Many people think they can’t afford to invest – their budgets won’t allow them to do so. Dollar Cost Averaging makes it easier. Arranging a monthly salary deferral of even $100 into your 401(k), for example, can help you plan to build wealth in a tax-advantaged way.

Remember, you won’t retire on the dollars you put aside today for retirement; you’ll retire on the assets accumulated from those early dollars as a result of investment and compounding. Most retirement accounts feature tax-deferred contributions and tax-deferred growth – why should you wait to take consistent advantage of that?

Look at it this way: you can’t make retroactive contributions to a 401(k), so each dollar you didn’t contribute last year is an opportunity you’ve lost forever. Not to mention the opportunity for tax-deferred growth of those assets.

That’s one compelling reason to adopt the DCA approach.

Additionally, DCA ensures a constant flow of new money into the retirement account. That factor alone may help you exploit current market conditions.

The DCA strategy is designed to lower cost per share.

When you practice Dollar Cost Averaging, you buy more shares when prices are low and fewer shares when prices are high. So with time, you end up with a lower overall cost for shares purchased.

In last year’s market downturn, there were some great buys – quality companies whose share prices had fallen to amazing lows. Through DCA, investors had a way to exploit this buying opportunity and pick up more shares. For example, on February 20, 2009, you could have picked up 107 shares of General Electric for $1,000. A year earlier, the same $1K would have bought you 29 shares.

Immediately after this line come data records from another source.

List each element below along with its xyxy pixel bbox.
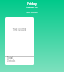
- button[interactable]: THE GUIDE: [5, 17, 34, 65]
- staticText: see details: [0, 11, 64, 14]
- staticText: Details: [7, 59, 16, 63]
- staticText: March 12: [0, 5, 64, 8]
- staticText: THE GUIDE: [5, 28, 34, 32]
- staticText: Friday: [0, 2, 64, 6]
- staticText: Total: [7, 56, 13, 60]
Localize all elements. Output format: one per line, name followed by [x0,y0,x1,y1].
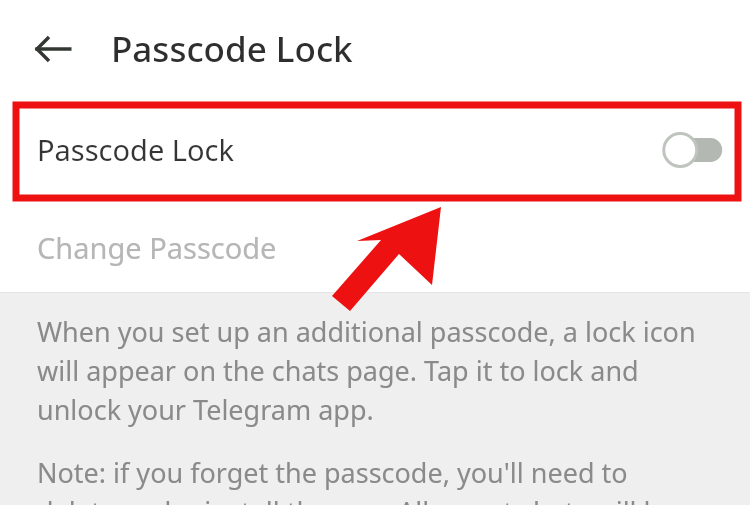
staticText: When you set up an additional passcode, … [37,313,706,428]
button[interactable]: Passcode Lock [0,97,750,202]
staticText: Change Passcode [37,228,277,267]
staticText: Passcode Lock [37,130,655,169]
button[interactable]: Back [26,22,80,76]
staticText: Note: if you forget the passcode, you'll… [37,454,706,505]
button[interactable]: Passcode Lock toggle [655,121,729,179]
staticText: Passcode Lock [111,25,353,73]
button[interactable]: Change Passcode [0,202,750,292]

In the downturn, the DCA strategy by no means guaranteed a great return in the future – but it did offer investors a chance to position their assets for the market rebound. And boy, has the market rebounded!

Speaking of market downturns and rebounds, Ibbotson Associates did some research and found that a hypothetical investor who would have invested $100 a month in Wall Street for 30 years starting in September 1929 would have seen that total investment of $36,000 grow into a $411,000 nest egg by September 1959. Yes, the crash of 1929 was an extraordinary circumstance – but didn’t the Great Recession feel pretty extraordinary to you? This is a good argument for DCA for the long-run stock market investor.

The DCA strategy makes sense for many.

Right now, many Americans would be hard-pressed to come up with a lump sum of say, $4,000 or $10,000 to invest. DCA allows people to contribute equivalent amounts toward retirement savings a little at a time. The really great thing about it is how “automatic” it all is. By arranging, say, regular salary deferrals into a employer-sponsored retirement plan or regular monthly contributions to an IRA, you can go out and live your life and simply get that quarterly statement showing your ongoing contributions to the account. It is “off your plate” but never neglected.